Editor’s note: We’ve added the label “Op-Ed” to this piece to reflect its editorial perspective. While the New Orleans Jazz Museum is a major focus, the intent here isn’t to criticize the museum or its staff. This article aims to raise bigger questions about how Louisiana funds culture and the arts and whether that support is being distributed fairly.


On a muggy Tuesday night in the Marigny, a jazz trumpeter stood on the corner outside a bar playing for tips. The crowd was thin, the pay thinner—maybe $80 if the night was kind. This musician had once played at Louis Armstrong’s funeral procession. Now he was hustling for dollar bills outside a venue that wouldn’t even cover the cost of his horn repair.

Just a couple miles away, the state-run New Orleans Jazz Museum sits inside the historic Old U.S. Mint, enjoying the benefits of millions in public and private funding. In 2022 alone, the museum received $900,000 in federal grant money to build an outdoor stage and upgrade its café. The funding was part of a much larger pattern—state appropriations, pandemic relief, and donations from major foundations like Herb Alpert’s and Ruth Fertel’s have all flowed steadily into the institution since 2020.

Yet when that same musician was asked if he’d ever performed at the museum, he simply shook his head.

“They say they’re preserving jazz,” he told Big Easy Magazine. “But I haven’t seen any of that money. We’re still hustling like it’s 1955.”
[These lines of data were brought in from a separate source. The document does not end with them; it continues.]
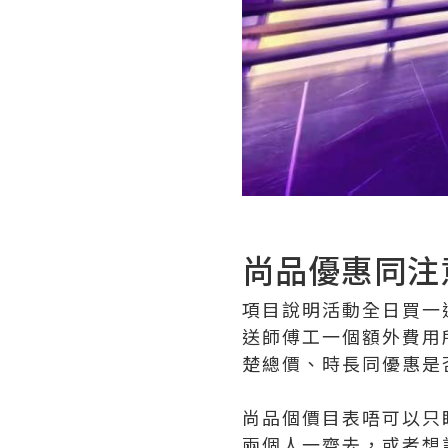
尚品優惠同注
項目說明活動全日買一
送師傅工一個額外費用
楚總價、時長同優惠是
尚品個價目表唔可以只
兩個人一齊去，或者想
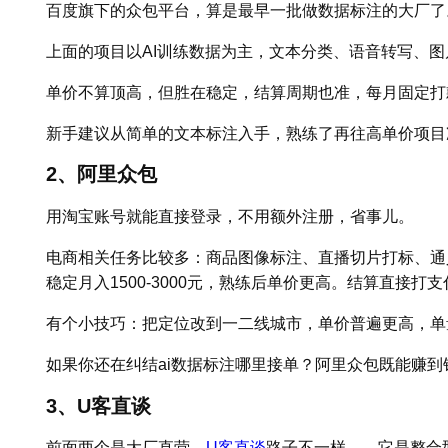
百度旗下的众包平台，算是最早一批做数据标注的大厂了
上面的项目以AI训练数据为主，文本分类、语音转写、
单价不算顶高，但胜在稳定，结算周期也准，每月固定打
新手建议从简单的文本标注入手，熟练了再往高单价项目
2、阿里众包
用淘宝账号就能直接登录，不用额外注册，省事儿。
电商相关任务比较多：商品图像标注、直播切片打标、通义
稳定月入1500-3000元，熟练后单价更高。结算直接打
有个小技巧：把定位改到一二线城市，单价普遍更高，单
如果你还在纠结ai数据标注哪里接单？阿里众包既能赚
3、U客直谈
前面两个是大厂直营，
U客直谈
路子不一样——它是整合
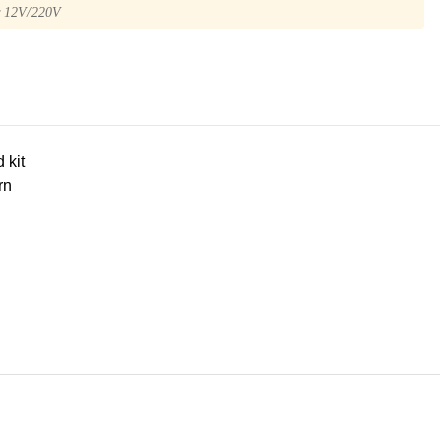
r 12V/220V
d kit
rn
A Public Museum with Private Privileges

From 2020 to 2022, the Office of State Museum, which oversees the Jazz Museum and eight other sites, operated with an annual budget ranging from $6.7 to $7.7 million. Over 70 percent of that came from the State General Fund, with the rest coming through interagency transfers and earned income from tickets or rentals.

But the pandemic didn’t slow funding—it amplified it. In addition to the $900,000 from the American Rescue Plan, the Jazz Museum also received a Shuttered Venue Operators Grant from the SBA and a Culture Care Fund grant via the Louisiana Endowment for the Humanities.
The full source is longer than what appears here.